Print verbatim the lines from the beginning of the entries through the line containing "kulturellt varumärke", both ends included. Pictures should be left out.

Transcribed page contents
--
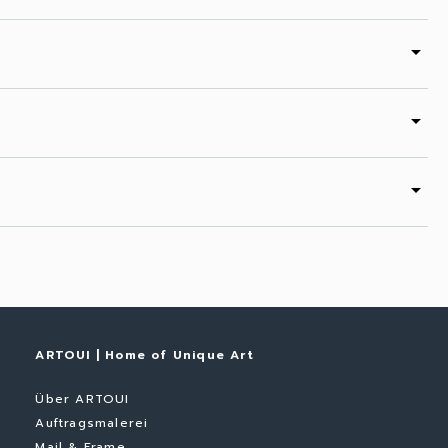
arrow_drop_down
arrow_drop_down
arrow_drop_down
ARTOUI | Home of Unique Art
Über ARTOUI
Auftragsmalerei
Mail & Frame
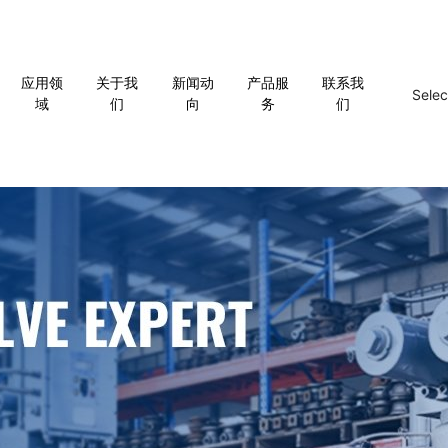
应用领
关于我
新闻动
产品服
联系我
Sele
域
们
向
务
们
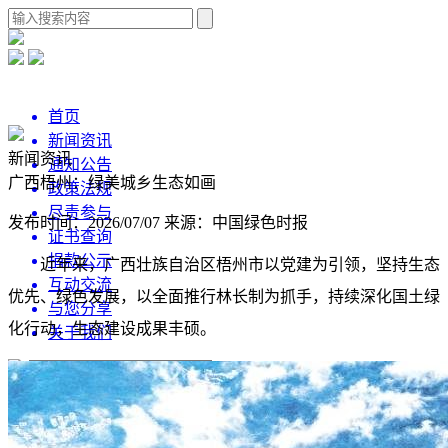
首页
新闻资讯
新闻资讯
通知公告
广西梧州：绿美城乡生态如画
政策法规
尽责参与
发布时间：2026/07/07
来源：中国绿色时报
证书查询
捐款公示
近年来，广西壮族自治区梧州市以党建为引领，坚持生态
互动交流
优先、绿色发展，以全面推行林长制为抓手，持续深化国土绿
与您分享
化行动，生态建设成果丰硕。
关于我们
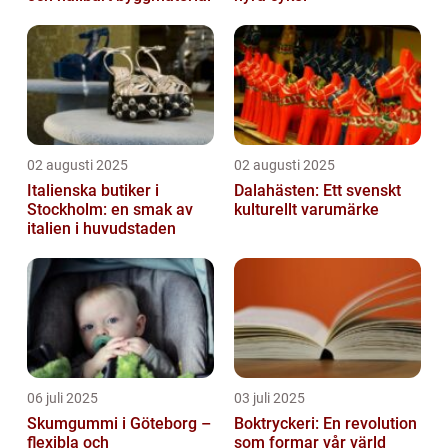
02 augusti 2025
02 augusti 2025
Italienska butiker i
Dalahästen: Ett svenskt
Stockholm: en smak av
kulturellt varumärke
italien i huvudstaden
06 juli 2025
03 juli 2025
Skumgummi i Göteborg –
Boktryckeri: En revolution
flexibla och
som formar vår värld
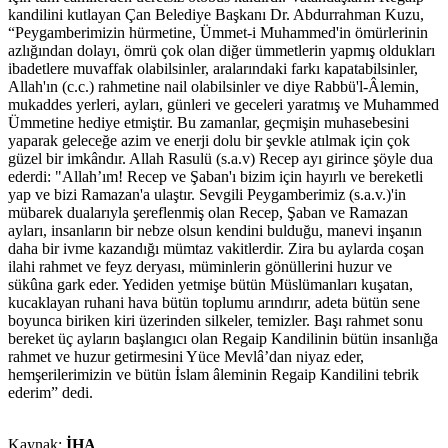
kandilini kutlayan Çan Belediye Başkanı Dr. Abdurrahman Kuzu,
“Peygamberimizin hürmetine, Ümmet-i Muhammed'in ömürlerinin
azlığından dolayı, ömrü çok olan diğer ümmetlerin yapmış oldukları
ibadetlere muvaffak olabilsinler, aralarındaki farkı kapatabilsinler,
Allah'ın (c.c.) rahmetine nail olabilsinler ve diye Rabbü'l-Âlemin,
mukaddes yerleri, ayları, günleri ve geceleri yaratmış ve Muhammed
Ümmetine hediye etmiştir. Bu zamanlar, geçmişin muhasebesini
yaparak geleceğe azim ve enerji dolu bir şevkle atılmak için çok
güzel bir imkândır. Allah Rasulü (s.a.v) Recep ayı girince şöyle dua
ederdi: "Allah’ım! Recep ve Şaban'ı bizim için hayırlı ve bereketli
yap ve bizi Ramazan'a ulaştır. Sevgili Peygamberimiz (s.a.v.)'in
mübarek dualarıyla şereflenmiş olan Recep, Şaban ve Ramazan
ayları, insanların bir nebze olsun kendini bulduğu, manevi inşanın
daha bir ivme kazandığı mümtaz vakitlerdir. Zira bu aylarda coşan
ilahi rahmet ve feyz deryası, müminlerin gönüllerini huzur ve
sükûna gark eder. Yediden yetmişe bütün Müslümanları kuşatan,
kucaklayan ruhani hava bütün toplumu arındırır, adeta bütün sene
boyunca biriken kiri üzerinden silkeler, temizler. Başı rahmet sonu
bereket üç ayların başlangıcı olan Regaip Kandilinin bütün insanlığa
rahmet ve huzur getirmesini Yüce Mevlâ’dan niyaz eder,
hemşerilerimizin ve bütün İslam âleminin Regaip Kandilini tebrik
ederim” dedi.
Kaynak:
İHA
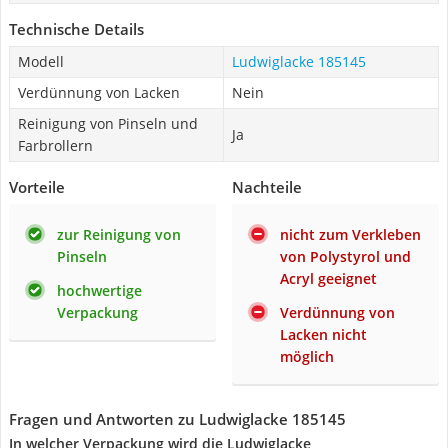
Technische Details
Modell
Ludwiglacke 185145
Verdünnung von Lacken
Nein
Reinigung von Pinseln und
Ja
Farbrollern
Vorteile
Nachteile
zur Reinigung von
nicht zum Verkleben
Pinseln
von Polystyrol und
Acryl geeignet
hochwertige
Verpackung
Verdünnung von
Lacken nicht
möglich
Fragen und Antworten zu Ludwiglacke 185145
In welcher Verpackung wird die Ludwiglacke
--
SOLUTION:
arrow_drop_down
arrow_drop_down
arrow_drop_down
ARTOUI | Home of Unique Art
Über ARTOUI
Auftragsmalerei
Mail & Frame
应用领
关于我
新闻动
产品服
联系我
Sele
域
们
向
务
们
首页
新闻资讯
新闻资讯
通知公告
广西梧州：绿美城乡生态如画
政策法规
尽责参与
发布时间：2026/07/07
来源：中国绿色时报
证书查询
捐款公示
近年来，广西壮族自治区梧州市以党建为引领，坚持生态
互动交流
优先、绿色发展，以全面推行林长制为抓手，持续深化国土绿
与您分享
化行动，生态建设成果丰硕。
关于我们
02 augusti 2025
02 augusti 2025
Italienska butiker i
Dalahästen: Ett svenskt
Stockholm: en smak av
kulturellt varumärke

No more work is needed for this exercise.